- _ASSIGNMENT_: Find each line in the records below that contains the word "umožňuje", and copy it out.

- _STUDY MATERIAL_:
+--

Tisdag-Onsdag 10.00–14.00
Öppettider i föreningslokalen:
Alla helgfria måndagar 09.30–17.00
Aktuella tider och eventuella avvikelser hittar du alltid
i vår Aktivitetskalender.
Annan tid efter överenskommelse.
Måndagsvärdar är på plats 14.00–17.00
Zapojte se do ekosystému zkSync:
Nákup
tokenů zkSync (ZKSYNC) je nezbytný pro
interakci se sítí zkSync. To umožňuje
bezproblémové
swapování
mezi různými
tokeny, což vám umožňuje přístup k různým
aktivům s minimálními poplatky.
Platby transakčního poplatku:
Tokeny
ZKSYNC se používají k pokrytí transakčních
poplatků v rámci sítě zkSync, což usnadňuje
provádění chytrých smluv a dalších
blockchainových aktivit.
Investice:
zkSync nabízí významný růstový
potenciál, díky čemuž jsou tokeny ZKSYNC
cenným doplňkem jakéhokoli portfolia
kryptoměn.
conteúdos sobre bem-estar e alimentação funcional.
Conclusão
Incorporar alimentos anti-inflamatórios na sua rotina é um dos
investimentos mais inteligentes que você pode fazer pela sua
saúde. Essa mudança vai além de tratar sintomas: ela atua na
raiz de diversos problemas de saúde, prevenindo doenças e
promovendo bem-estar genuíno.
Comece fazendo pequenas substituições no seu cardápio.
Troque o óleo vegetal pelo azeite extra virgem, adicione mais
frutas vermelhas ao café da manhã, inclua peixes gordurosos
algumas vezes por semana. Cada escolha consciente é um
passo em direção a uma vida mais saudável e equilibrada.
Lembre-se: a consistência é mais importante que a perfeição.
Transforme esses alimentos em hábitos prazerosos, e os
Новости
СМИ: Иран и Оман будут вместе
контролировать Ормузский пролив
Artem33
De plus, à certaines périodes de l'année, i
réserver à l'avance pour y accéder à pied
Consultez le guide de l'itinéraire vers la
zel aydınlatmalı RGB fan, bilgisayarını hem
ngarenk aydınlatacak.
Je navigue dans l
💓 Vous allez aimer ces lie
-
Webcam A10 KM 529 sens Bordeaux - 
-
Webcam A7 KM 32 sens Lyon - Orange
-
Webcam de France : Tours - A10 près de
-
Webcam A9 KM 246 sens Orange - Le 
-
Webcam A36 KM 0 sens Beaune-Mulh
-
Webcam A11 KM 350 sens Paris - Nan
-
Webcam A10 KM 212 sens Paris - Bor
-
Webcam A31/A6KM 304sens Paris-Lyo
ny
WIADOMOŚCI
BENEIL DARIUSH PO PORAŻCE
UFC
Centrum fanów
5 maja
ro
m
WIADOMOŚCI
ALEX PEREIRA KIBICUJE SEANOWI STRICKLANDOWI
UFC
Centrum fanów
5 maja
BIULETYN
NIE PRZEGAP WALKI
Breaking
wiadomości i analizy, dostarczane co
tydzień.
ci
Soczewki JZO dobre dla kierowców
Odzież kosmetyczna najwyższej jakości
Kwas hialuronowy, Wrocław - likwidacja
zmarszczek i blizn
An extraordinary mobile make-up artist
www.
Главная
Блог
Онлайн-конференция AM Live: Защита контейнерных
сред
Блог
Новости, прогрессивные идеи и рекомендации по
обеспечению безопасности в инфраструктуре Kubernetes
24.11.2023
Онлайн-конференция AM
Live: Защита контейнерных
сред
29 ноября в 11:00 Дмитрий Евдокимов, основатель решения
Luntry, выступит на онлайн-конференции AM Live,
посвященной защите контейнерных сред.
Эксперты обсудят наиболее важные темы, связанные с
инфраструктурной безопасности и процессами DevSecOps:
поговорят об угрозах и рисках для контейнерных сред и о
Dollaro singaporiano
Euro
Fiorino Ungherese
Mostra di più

+--

- _SOLUTION TO THE PROBLEM_:
interakci se sítí zkSync. To umožňuje
tokeny, což vám umožňuje přístup k různým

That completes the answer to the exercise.